Hector Amezcua/Sacramento Bee via AP
Governor Newsom on May 12, 2023, at Sacramento. Hector Amezcua/Sacramento Bee via AP

The proposal by Governor Newsom of California to amend the Constitution in respect of guns strikes us as a moment of realism for the Democrats. We say that not because we support Mr. Newsom’s proposal. We don’t. If it were to pass, after all, it would be the first time America would have amended the Constitution to permit our government to abridge a right with which the Founders recognized had been endowed by man’s creator.

The moment of realism has to do with Governor Newsom’s recognition of the fact that the Constitution doesn’t permit Americans from using the courts and legislatures to roll back the Second Amendment. What the Founders intended Americans to do in such cases is craft an amendment, present it to Congress, and, if Congress passes it, send it out to ratification. That’s the all-American, constitutional process.
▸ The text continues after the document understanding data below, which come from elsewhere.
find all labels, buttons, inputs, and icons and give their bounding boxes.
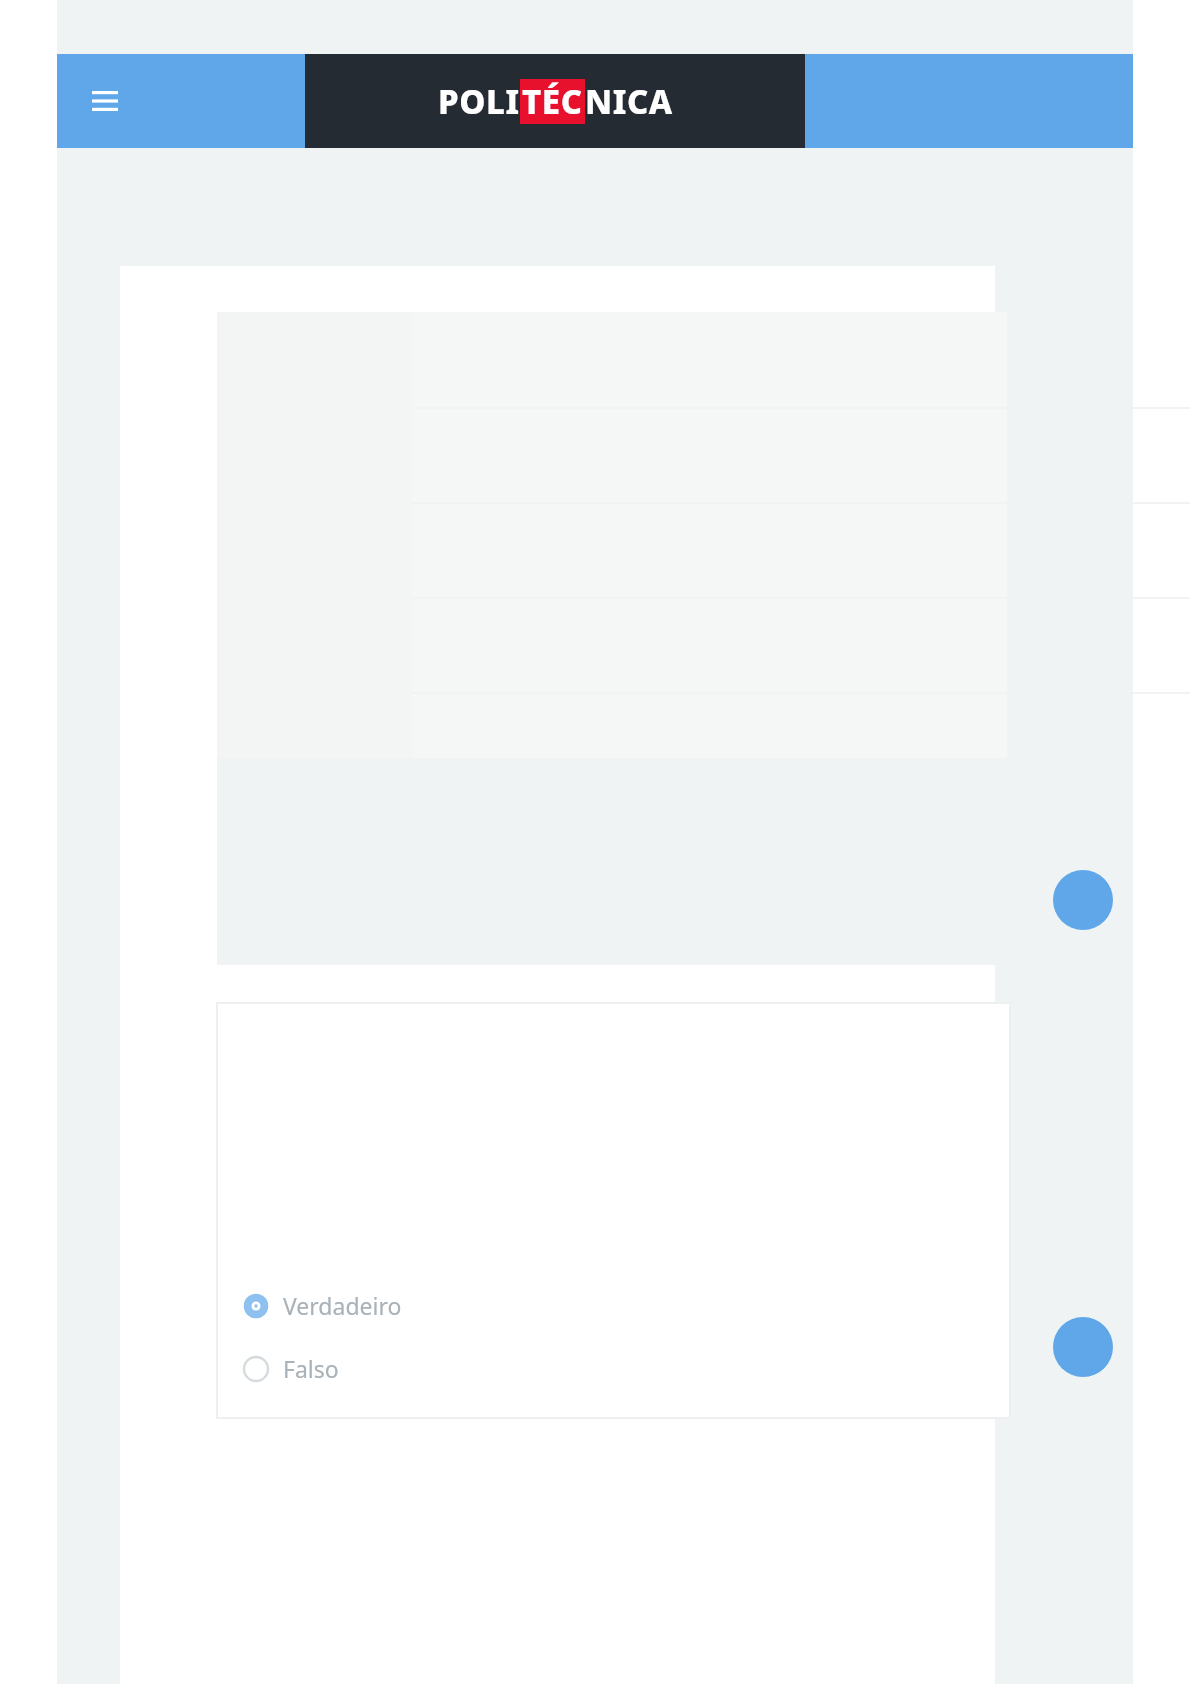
staticText: TÉC xyxy=(522,79,583,124)
staticText: Falso xyxy=(283,1353,339,1384)
button[interactable]: Verdadeiro xyxy=(239,1286,404,1325)
button[interactable]: Falso xyxy=(239,1349,341,1388)
button[interactable]: Next question xyxy=(1053,870,1113,930)
button[interactable]: Open navigation menu xyxy=(57,54,152,148)
button[interactable]: POLI xyxy=(305,54,805,148)
staticText: POLI xyxy=(438,79,520,124)
button[interactable]: Confirm answer xyxy=(1053,1317,1113,1377)
staticText: NICA xyxy=(585,79,673,124)
staticText: Verdadeiro xyxy=(283,1290,402,1321)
Then again also, too, that’s no easy gantlet. It would require approval by three-quarters of the states. Mr. Newsom, whatever else one can say about him, is not dumb. He knows that the chances of getting three quarters of the states, or even two thirds of them, or even half, would be a tall order. At the moment, John Lott tells our Russell Payne, Democrats control only 17 state governments, far short of the 38 states they need for ratification.

Nor, Mr. Lott notes, do they have the votes in Congress. And one can see why. The Constitutional changes that the Democrats are pushing would raise to 21 the age at which it is legal for a person to buy a gun. The idea is that 18, 19, and 20-year-olds commit firearm-related crimes at relatively high rates. The issue, though,  isn’t whether that age group commits crimes. It’s whether those who can legally buy a gun commit crimes.
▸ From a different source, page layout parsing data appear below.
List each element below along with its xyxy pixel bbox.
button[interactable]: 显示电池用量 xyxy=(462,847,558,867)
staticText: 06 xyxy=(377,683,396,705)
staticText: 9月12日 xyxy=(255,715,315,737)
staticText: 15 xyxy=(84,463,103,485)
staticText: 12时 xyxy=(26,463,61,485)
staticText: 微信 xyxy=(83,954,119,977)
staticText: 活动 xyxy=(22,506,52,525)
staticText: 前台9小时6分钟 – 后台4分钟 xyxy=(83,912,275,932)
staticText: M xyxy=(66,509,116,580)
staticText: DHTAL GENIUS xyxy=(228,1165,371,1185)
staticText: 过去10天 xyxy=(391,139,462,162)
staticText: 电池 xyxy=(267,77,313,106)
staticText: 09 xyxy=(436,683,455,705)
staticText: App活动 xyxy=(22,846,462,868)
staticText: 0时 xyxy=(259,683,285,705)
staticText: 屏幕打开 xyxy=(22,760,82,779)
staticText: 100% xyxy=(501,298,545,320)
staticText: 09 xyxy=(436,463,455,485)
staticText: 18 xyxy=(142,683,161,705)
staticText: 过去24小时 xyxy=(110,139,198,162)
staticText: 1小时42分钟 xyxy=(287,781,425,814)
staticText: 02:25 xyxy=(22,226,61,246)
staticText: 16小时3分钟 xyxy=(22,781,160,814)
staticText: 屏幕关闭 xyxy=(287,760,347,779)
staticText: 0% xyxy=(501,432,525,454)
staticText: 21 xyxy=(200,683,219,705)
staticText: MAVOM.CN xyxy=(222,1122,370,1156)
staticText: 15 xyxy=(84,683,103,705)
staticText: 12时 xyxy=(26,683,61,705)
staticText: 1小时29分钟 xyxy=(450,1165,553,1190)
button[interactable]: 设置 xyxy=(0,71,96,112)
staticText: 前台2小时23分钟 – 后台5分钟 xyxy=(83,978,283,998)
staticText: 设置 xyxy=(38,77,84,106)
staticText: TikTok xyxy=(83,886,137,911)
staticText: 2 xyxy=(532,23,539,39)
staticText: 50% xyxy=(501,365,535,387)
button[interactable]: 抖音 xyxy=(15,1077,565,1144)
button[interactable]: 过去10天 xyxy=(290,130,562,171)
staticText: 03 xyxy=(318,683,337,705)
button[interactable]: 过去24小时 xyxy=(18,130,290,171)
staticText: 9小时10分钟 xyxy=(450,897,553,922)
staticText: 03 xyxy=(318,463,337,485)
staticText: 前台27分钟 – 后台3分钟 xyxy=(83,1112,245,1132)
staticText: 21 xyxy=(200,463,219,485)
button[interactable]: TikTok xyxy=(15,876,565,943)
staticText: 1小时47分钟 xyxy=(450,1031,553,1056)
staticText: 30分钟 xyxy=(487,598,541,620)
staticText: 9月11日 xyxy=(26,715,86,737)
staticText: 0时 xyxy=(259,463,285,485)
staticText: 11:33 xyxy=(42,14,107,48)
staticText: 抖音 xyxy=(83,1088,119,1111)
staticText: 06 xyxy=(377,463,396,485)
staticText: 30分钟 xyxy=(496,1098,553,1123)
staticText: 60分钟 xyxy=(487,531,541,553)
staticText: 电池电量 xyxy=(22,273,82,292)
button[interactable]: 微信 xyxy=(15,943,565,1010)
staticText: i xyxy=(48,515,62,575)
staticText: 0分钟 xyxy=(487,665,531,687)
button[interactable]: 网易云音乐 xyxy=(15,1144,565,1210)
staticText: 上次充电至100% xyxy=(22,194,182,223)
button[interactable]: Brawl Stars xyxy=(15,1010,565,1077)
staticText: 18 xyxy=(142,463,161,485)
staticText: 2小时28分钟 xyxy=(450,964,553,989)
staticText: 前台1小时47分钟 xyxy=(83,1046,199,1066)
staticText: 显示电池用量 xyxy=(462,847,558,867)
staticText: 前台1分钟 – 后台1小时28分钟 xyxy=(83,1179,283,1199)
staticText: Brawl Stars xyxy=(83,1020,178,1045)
It turns out, Mr. Lott reports, that about 90 percent of murderers already have a violent criminal history and are already banned from buying a gun. “The ban affects only those who can pass a background check and legally buy a gun,” he says. Data show, he notes, that persons between 18 and 20 who can pass background checks tend to be as law-abiding as older people. So what is the point of Mr. Newsom’s gambit?

We have rarely heard a Democrat addressing in a serious way why the American people are unlikely to ratify a rollback of the Second Amendment. It’s that, in our reckoning, Americans are smart. They know that the Democrats aren’t going to be satisfied with adjusting our gun laws at the margin. Whatever inch the Democrats gain will only whet their appetite for the next mile. We know this because even today, there is no Second Amendment freedom in New York.
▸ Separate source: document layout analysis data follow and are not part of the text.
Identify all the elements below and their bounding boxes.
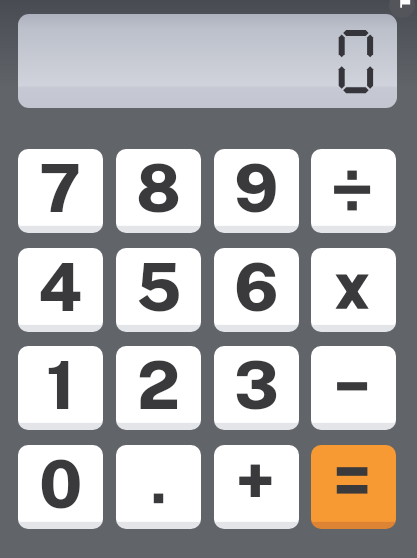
staticText: 4 xyxy=(38,248,83,326)
button[interactable]: 4 xyxy=(18,248,103,332)
button[interactable]: dot xyxy=(116,445,201,529)
button[interactable]: 9 xyxy=(214,149,299,233)
staticText: 0 xyxy=(39,445,83,523)
staticText: 2 xyxy=(137,346,181,424)
button[interactable]: 8 xyxy=(116,149,201,233)
button[interactable] xyxy=(311,248,396,332)
button[interactable]: add xyxy=(214,445,299,529)
button[interactable]: 6 xyxy=(214,248,299,332)
staticText: 5 xyxy=(136,248,182,326)
button[interactable]: 7 xyxy=(18,149,103,233)
button[interactable]: eq xyxy=(311,445,396,529)
button[interactable]: 5 xyxy=(116,248,201,332)
button[interactable]: Display 0 xyxy=(18,14,397,108)
staticText: 3 xyxy=(234,346,279,424)
staticText: 8 xyxy=(136,149,181,227)
staticText: 7 xyxy=(39,149,82,227)
staticText: 6 xyxy=(234,248,279,326)
button[interactable]: 2 xyxy=(116,346,201,430)
staticText: 9 xyxy=(234,149,279,227)
button[interactable]: 3 xyxy=(214,346,299,430)
button[interactable]: 0 xyxy=(18,445,103,529)
staticText: 1 xyxy=(46,346,75,424)
button[interactable]: 1 xyxy=(18,346,103,430)
button[interactable]: div xyxy=(311,149,396,233)
button[interactable]: Report xyxy=(389,0,415,18)
button[interactable]: sub xyxy=(311,346,396,430)
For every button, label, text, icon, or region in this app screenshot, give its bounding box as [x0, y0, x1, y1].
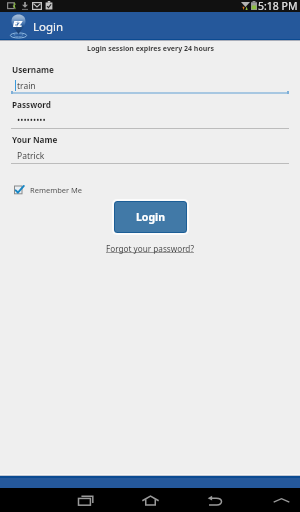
- button[interactable]: Forgot your password?: [106, 243, 194, 254]
- staticText: Patrick: [17, 150, 45, 162]
- staticText: Forgot your password?: [106, 243, 194, 254]
- button[interactable]: Home: [136, 488, 164, 512]
- staticText: Password: [12, 99, 52, 110]
- button[interactable]: Recents: [71, 488, 99, 512]
- staticText: Remember Me: [30, 185, 83, 195]
- staticText: train: [17, 80, 36, 92]
- button[interactable]: Login: [115, 202, 186, 232]
- button[interactable]: Back: [201, 488, 229, 512]
- staticText: Username: [12, 64, 54, 75]
- button[interactable]: App logo: [10, 14, 27, 39]
- staticText: 5:18 PM: [258, 0, 298, 11]
- button[interactable]: Expand: [267, 488, 295, 512]
- staticText: Login: [136, 210, 166, 224]
- button[interactable]: Remember Me: [12, 184, 83, 195]
- staticText: EZ: [13, 18, 22, 29]
- staticText: Login session expires every 24 hours: [87, 44, 214, 54]
- staticText: •••••••••: [17, 114, 46, 126]
- staticText: Login: [33, 19, 64, 35]
- staticText: Your Name: [12, 134, 58, 145]
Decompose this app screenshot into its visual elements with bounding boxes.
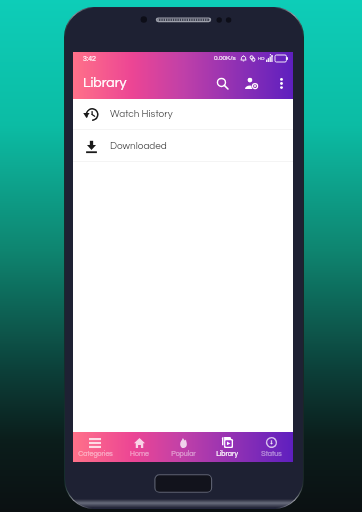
button[interactable]: Search — [210, 71, 234, 95]
button[interactable]: Watch History — [73, 99, 293, 129]
staticText: Downloaded — [110, 141, 167, 151]
button[interactable]: More options — [270, 72, 292, 94]
button[interactable]: Categories — [73, 432, 117, 462]
button[interactable]: Add account — [239, 71, 263, 95]
button[interactable]: Status — [249, 432, 293, 462]
button[interactable]: Home — [117, 432, 161, 462]
staticText: Watch History — [110, 109, 173, 119]
staticText: 0.00K/s — [214, 55, 236, 62]
staticText: Popular — [171, 450, 196, 457]
staticText: Categories — [78, 450, 113, 457]
button[interactable]: Library — [205, 432, 249, 462]
button[interactable]: Downloaded — [73, 130, 293, 161]
staticText: Home — [130, 450, 149, 457]
staticText: HD — [258, 56, 265, 61]
staticText: Library — [83, 76, 127, 90]
staticText: Status — [261, 450, 282, 457]
button[interactable]: Popular — [161, 432, 205, 462]
staticText: 3:42 — [83, 55, 96, 62]
staticText: Library — [216, 450, 238, 457]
That could serve to explain why Mr. Newsom proposes to advance his 28th Amendment not via the Congress but by a so-called Article V convention, convoked, as the Constitution puts it, “on the Application of the Legislatures of two thirds of the several States.” One doubts that such a convention would confine itself to merely reversing the Second Amendment. Even so, three-quarters of the  states would still need to ratify any amendments proposed.

The way we see it is that to win the fight over guns in America, the Democrats will have to change their course. They will need, in their cities, to start enforcing the Second Amendment as currently written and vouchsafed by the Supreme Court. Instead, across the land, Democrats are conniving to evade Supreme Court findings. They are, so to speak, standing in the gunsmith’s door, arms akimbo, thwarting the supreme law of the land.